Will the proposed treaty protect us (and effectually) against
Canadian piracy? Because, if it doesn't, there is not a single
argument in favor of international copyright which a rational
American Senate could entertain for a moment. My notions have
mightily changed lately. I can buy Macaulay's History, three vols.;
bound, for $1.25; Chambers's Cyclopaedia, ten vols., cloth, for
$7.25 (we paid $60), and other English copyrights in proportion; I
can buy a lot of the great copyright classics, in paper, at from
three cents to thirty cents apiece. These things must find their
way into the very kitchens and hovels of the country. A generation
of this sort of thing ought to make this the most intelligent and
the best-read nation in the world. International copyright must
becloud this sun and bring on the former darkness and dime novel
reading.
Morally this is all wrong; governmentally it is all right. For it
is the duty of governments and families to be selfish, and look out
simply for their own. International copyright would benefit a few
English authors and a lot of American publishers, and be a profound
detriment to twenty million Americans; it would benefit a dozen
American authors a few dollars a year, and there an end. The real
advantages all go to English authors and American publishers.
And even if the treaty will kill Canadian piracy, and thus save me
an average of $5,000 a year, I'm down on it anyway, and I'd like
cussed well to write an article opposing the treaty.

It is a characteristic expression. Mark Twain might be first to grab for the life-preserver, but he would also be first to hand it to a humanity in greater need. He could damn the human race competently, but in the final reckoning it was the interest of that race that lay closest to his heart.
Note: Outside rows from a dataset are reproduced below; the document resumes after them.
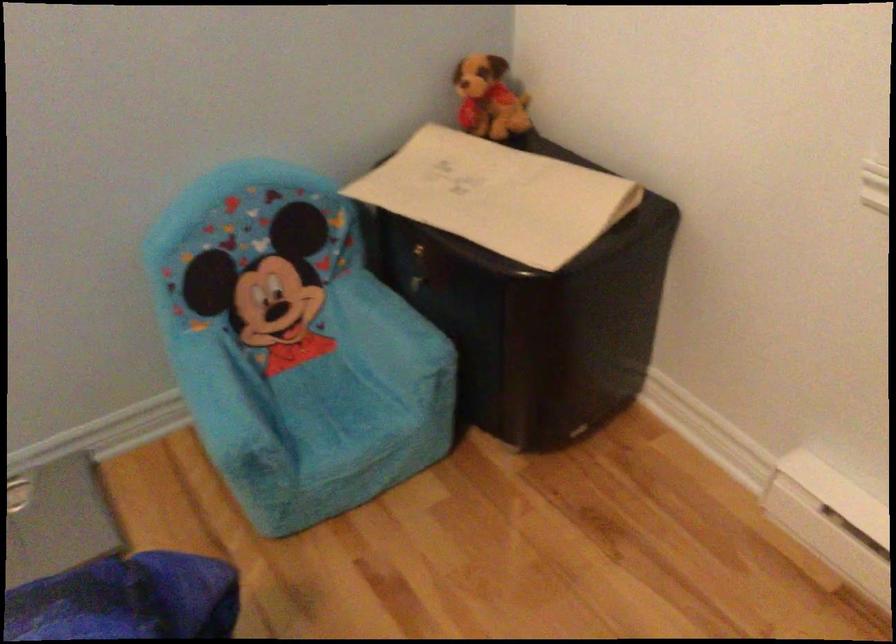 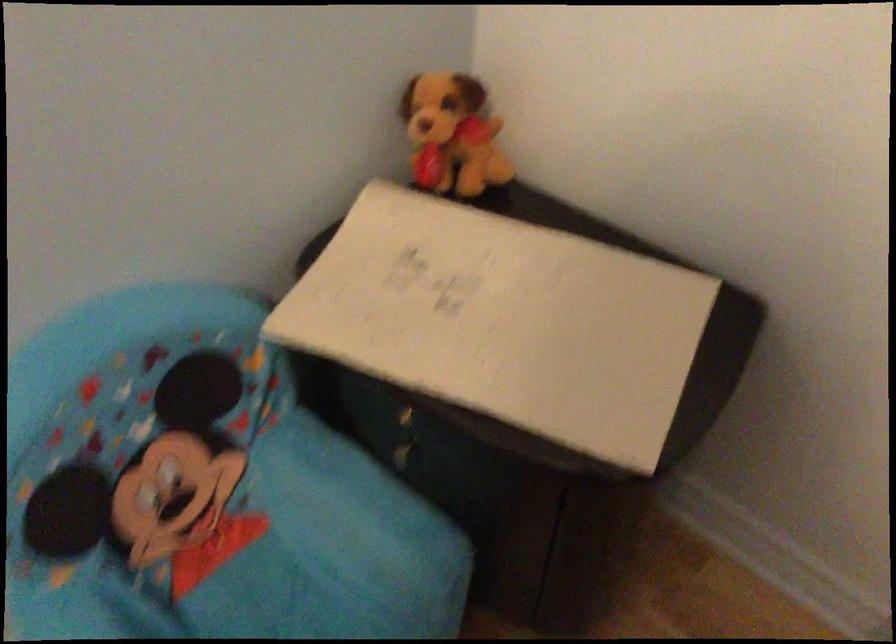 Where in the second image is the point corresponding to the point at 297,361 from the first image?

(220, 554) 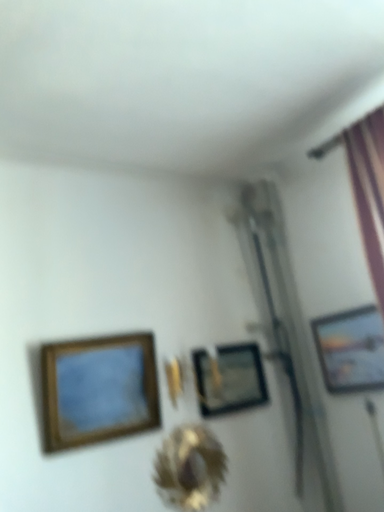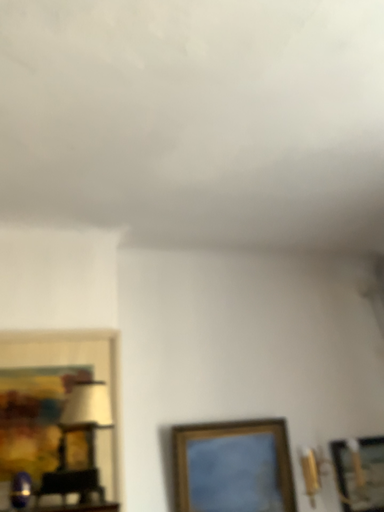 Question: Which way did the camera rotate in the video?

Choices:
 (A) rotated left
 (B) rotated right

Answer: (A) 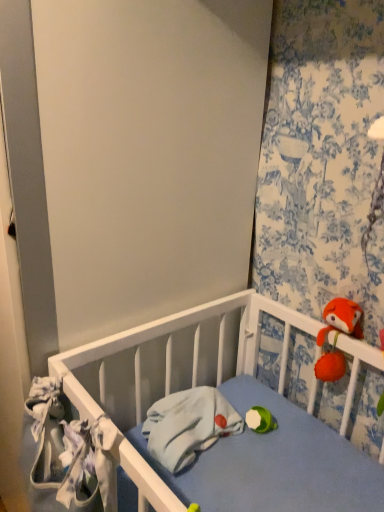 Image resolution: width=384 pixels, height=512 pixels. In order to click on fluffy orange plush at upper right in this screenshot , I will do `click(341, 319)`.

Describe the element at coordinates (322, 160) in the screenshot. I see `floral fabric curtain at upper right` at that location.

Measure the distance between point (50, 412) and camera.

Point (50, 412) is 33.27 inches away from camera.

At what (x,y) coordinates should I click in order to perform the action: click on fluffy orange plush at upper right. Please return your answer as a coordinate pair (x, y). Looking at the image, I should click on (341, 319).

How different are the orientations of fluffy orange plush at upper right and light blue fabric at center, which ranks as the second material in left-to-right order, in degrees?

fluffy orange plush at upper right and light blue fabric at center, which ranks as the second material in left-to-right order, are facing 90.9 degrees away from each other.

Considering the sizes of fluffy orange plush at upper right and light blue fabric at center, arranged as the first material when viewed from the right, in the image, is fluffy orange plush at upper right bigger or smaller than light blue fabric at center, arranged as the first material when viewed from the right,?

fluffy orange plush at upper right is smaller than light blue fabric at center, arranged as the first material when viewed from the right.

Which point is more forward, (x=354, y=334) or (x=159, y=453)?

Point (x=159, y=453)

Considering the relative sizes of fluffy orange plush at upper right and light blue fabric at center, which appears as the second material when viewed from the front, in the image provided, is fluffy orange plush at upper right thinner than light blue fabric at center, which appears as the second material when viewed from the front,?

Yes.

Can you confirm if fluffy orange plush at upper right is taller than white fabric at left, arranged as the second material when viewed from the right?

In fact, fluffy orange plush at upper right may be shorter than white fabric at left, arranged as the second material when viewed from the right.

The height and width of the screenshot is (512, 384). I want to click on material that is the 2nd object to the left of the fluffy orange plush at upper right, starting at the anchor, so click(x=65, y=453).

Measure the distance between fluffy orange plush at upper right and white fabric at left, positioned as the first material in front-to-back order.

fluffy orange plush at upper right is 23.30 inches from white fabric at left, positioned as the first material in front-to-back order.

From the image's perspective, between fluffy orange plush at upper right and white fabric at left, which is counted as the first material, starting from the left, who is located below?

From the image's view, white fabric at left, which is counted as the first material, starting from the left, is below.

Can we say light blue fabric at center, which is the 1th material in back-to-front order, lies outside fluffy orange plush at upper right?

Yes.

Considering the relative sizes of light blue fabric at center, which ranks as the second material in left-to-right order, and fluffy orange plush at upper right in the image provided, is light blue fabric at center, which ranks as the second material in left-to-right order, thinner than fluffy orange plush at upper right?

Incorrect, the width of light blue fabric at center, which ranks as the second material in left-to-right order, is not less than that of fluffy orange plush at upper right.

Does light blue fabric at center, which ranks as the second material in left-to-right order, appear on the right side of fluffy orange plush at upper right?

No.

Is light blue fabric at center, which is the 1th material in back-to-front order, turned away from fluffy orange plush at upper right?

No, light blue fabric at center, which is the 1th material in back-to-front order, is not facing away from fluffy orange plush at upper right.

From the image's perspective, is white fabric at left, marked as the 2th material in a back-to-front arrangement, below floral fabric curtain at upper right?

Yes, from the image's perspective, white fabric at left, marked as the 2th material in a back-to-front arrangement, is beneath floral fabric curtain at upper right.

Is white fabric at left, which is counted as the first material, starting from the left, wider than floral fabric curtain at upper right?

Indeed, white fabric at left, which is counted as the first material, starting from the left, has a greater width compared to floral fabric curtain at upper right.

Is white fabric at left, arranged as the second material when viewed from the right, smaller than floral fabric curtain at upper right?

Yes, white fabric at left, arranged as the second material when viewed from the right, is smaller than floral fabric curtain at upper right.

Considering the sizes of objects white fabric at left, positioned as the first material in front-to-back order, and floral fabric curtain at upper right in the image provided, who is shorter, white fabric at left, positioned as the first material in front-to-back order, or floral fabric curtain at upper right?

white fabric at left, positioned as the first material in front-to-back order, is shorter.

Is point (145, 434) behind point (367, 81)?

That is True.

Is light blue fabric at center, which is the 1th material in back-to-front order, not near floral fabric curtain at upper right?

No, light blue fabric at center, which is the 1th material in back-to-front order, is in close proximity to floral fabric curtain at upper right.

How different are the orientations of light blue fabric at center, which appears as the second material when viewed from the front, and floral fabric curtain at upper right in degrees?

The facing directions of light blue fabric at center, which appears as the second material when viewed from the front, and floral fabric curtain at upper right are 94.7 degrees apart.

This screenshot has width=384, height=512. I want to click on curtain lying on the right of light blue fabric at center, which ranks as the second material in left-to-right order, so click(322, 160).

The width and height of the screenshot is (384, 512). Identify the location of material lying behind the floral fabric curtain at upper right. (188, 425).

Who is smaller, floral fabric curtain at upper right or light blue fabric at center, which ranks as the second material in left-to-right order?

light blue fabric at center, which ranks as the second material in left-to-right order.

Is point (319, 125) positioned behind point (196, 434)?

No, (319, 125) is in front of (196, 434).

Which of these two, floral fabric curtain at upper right or light blue fabric at center, which ranks as the second material in left-to-right order, stands taller?

Standing taller between the two is floral fabric curtain at upper right.

Choose the correct answer: Is white fabric at left, positioned as the first material in front-to-back order, inside light blue fabric at center, which is the 1th material in back-to-front order, or outside it?

white fabric at left, positioned as the first material in front-to-back order, is spatially situated outside light blue fabric at center, which is the 1th material in back-to-front order.

Is the depth of white fabric at left, which is counted as the first material, starting from the left, less than that of light blue fabric at center, which is the 1th material in back-to-front order?

That is True.

From a real-world perspective, is white fabric at left, marked as the 2th material in a back-to-front arrangement, below light blue fabric at center, which ranks as the second material in left-to-right order?

Incorrect, from a real-world perspective, white fabric at left, marked as the 2th material in a back-to-front arrangement, is higher than light blue fabric at center, which ranks as the second material in left-to-right order.

This screenshot has width=384, height=512. I want to click on toy lying on the right of light blue fabric at center, which appears as the second material when viewed from the front, so click(341, 319).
Mention has been made in an earlier chapter of Clemens's enthusiasms or “rages” for this thing and that which should benefit humankind. He was seldom entirely without them. Whether it was copyright legislation, the latest invention, or a new empiric practice, he rarely failed to have a burning interest in some anodyne that would provide physical or mental easement for his species. Howells tells how once he was going to save the human race with accordion letter-files—the system of order which would grow out of this useful device being of such nerve and labor saving proportions as to insure long life and happiness to all. The fountain-pen, in its first imperfect form, must have come along about the same time, and Clemens was one of the very earliest authors to own one. For a while it seemed that the world had known no greater boon since the invention of printing; but when it clogged and balked, or suddenly deluged his paper and spilled in his pocket, he flung it to the outer darkness. After which, the stylographic pen. He tried one, and wrote severally to Dr. Brown, to Howells, and to Twichell, urging its adoption. Even in a letter to Mrs. Howells he could not forget his new possession:

And speaking of Howells, he ought to use the stylographic pen, the
best fountain-pen yet invented; he ought to, but of course he won't
—a blamed old sodden-headed conservative—but you see yourself what
a nice, clean, uniform MS. it makes.

And at the same time to Twichell:

I am writing with a stylographic pen. It takes a royal amount of
cussing to make the thing go the first few days or a week, but by
that time the dullest ass gets the hang of the thing, and after that
no enrichments of expression are required, and said ass finds the
stylographic a genuine God's blessing. I carry one in each breeches
pocket, and both loaded. I'd give you one of them if I had you
where I could teach you how to use it—not otherwise. For the
average ass flings the thing out of the window in disgust the second
day, believing it hath no virtue, no merit of any sort; whereas the
lack lieth in himself, God of his mercy damn him.